"I hurt myself today, to see if I still feel. I focus, on the pain, the only thing that's REAL."
-Johnny Cash
That is a lyric from a song called Hurt by Johnny Cash. It's actually a really good song, despite the morbid message it gives off. I was reminded last week by people who mean a lot to me that I haven't posted in a long time. I guess I really ....clicked that people actually care about me and about what I have to say. I started this blog so I can keep the people I don't talk to on a regular basis updated on my life. I stopped because I got a lot of mean comments from people and insults and just altogether making me feel worthless because of this blog. I sort of felt like it was pointless to be doing this, since all it seemed to do was hurt me. This song is the reason why I stopped blogging.
Now, before you all panic, I don't physically hurt myself. (Dad, put the phone down. Chill.) I guess it's more emotional. I let people hurt me, and I shouldn't, but that still makes the hurt my fault.
There is always going to be that one person that just doesn't like you for no particular reason, they just don't. All it takes is that one person to make you feel as if the world is crashing down around you. Like the waves are swallowing you whole, and pushing you down every time you try getting back up. You just feel like you're drowning, you go numb, and nothing can help you. You just don't feel anything anymore. All this, because of one person. You just put on a happy face, because people think it's easier to think that you're okay, than knowing the harsh truth of reality. People don't care anymore, they'd rather see something happy and fake, than sad and true. So I put on the happy face for everyone, and pretended I was okay, when I really wasn't.
I want to talk a bit about what made me want to start blogging again. In part, it is about the people that spoke to me about my lack of blogging in the past couple of months, but that isn't the main reason. Have you ever met someone that made you want to change your life around? Maybe be better? Or maybe just try? Well, I met this person on my first day of school. I'd heard about him a lot around the school, and I really wanted him as a teacher. Imagine my excitement when I found out I indeed had him for my last year of high school. He comes off as a bit ADHD. He is crazy and he talks fast and jumps from one idea to another in a matter of seconds, without ever finishing his thought. He sort of reminds me of me. Last week, he said "You are not what you say you are, you are what you DO." That really got me thinking about what I've been "doing" the past few months. What have I been doing? I've been FAKE. I wasn't being myself. I was, but not really. Even if I was sad, or mad, or upset, I always acted happy, to please others. Why? I can't answer that.

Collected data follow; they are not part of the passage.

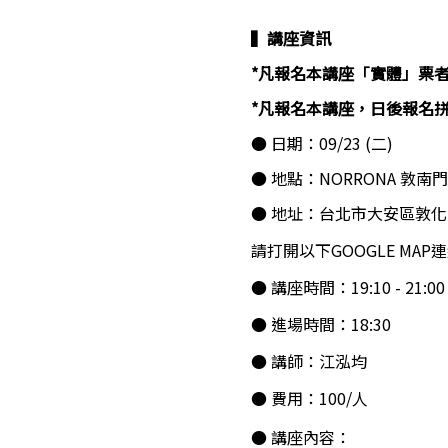
▍講座資訊 
*凡報名本講座「實體」票者
*凡報名本講座，日後報名拼
● 日期：09/23 (二)  
● 地點：NORRONA 敦南
● 地址：台北市大安區敦化南
請打開以下GOOGLE MAP
● 講座時間：19:10 - 21:00
● 進場時間：18:30
● 講師：江泓均
● 費用：100/人
● 講座內容：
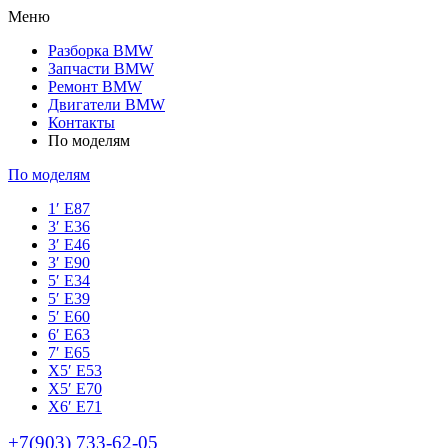
Меню
Разборка BMW
Запчасти BMW
Ремонт BMW
Двигатели BMW
Контакты
По моделям
По моделям
1′ E87
3′ E36
3′ E46
3′ E90
5′ E34
5′ E39
5′ E60
6′ E63
7′ E65
Х5′ E53
X5′ E70
X6′ E71
+7(903) 733-62-05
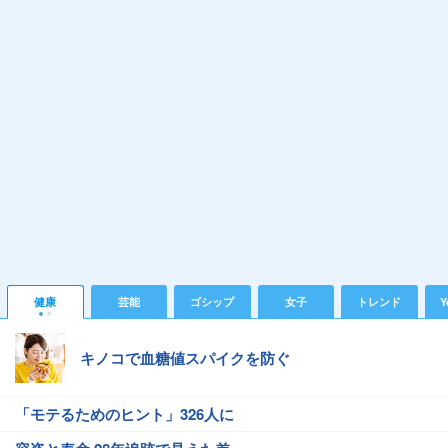
健康
芸能
ゴシップ
女子
トレンド
Y
キノコで血糖値スパイクを防ぐ
「モテるためのヒント」326人に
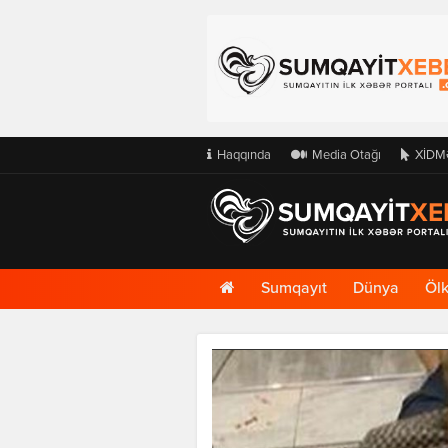
Haqqında
Media Otağı
XİDM
Ana
Sumqayıt
Dünya
Öl
Səhifə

This man whom I am talking to you about is my journalism teacher. (I apologize sir if you are reading this you feel awkward.) He's one of those people that says something, and it makes you think. I mean really think. He's also really, brutally honest. Some people may think that's...bad, but I don't think so. I find it refreshing, since our world is filled with fakes, people who give you false impressions of themselves, and lie to your face, just because the truth is harder. It's rare that you'll find someone that's REAL. Something real. And when you do....it's bliss.
I know this post didn't make sense, but then again, nor have my other ones.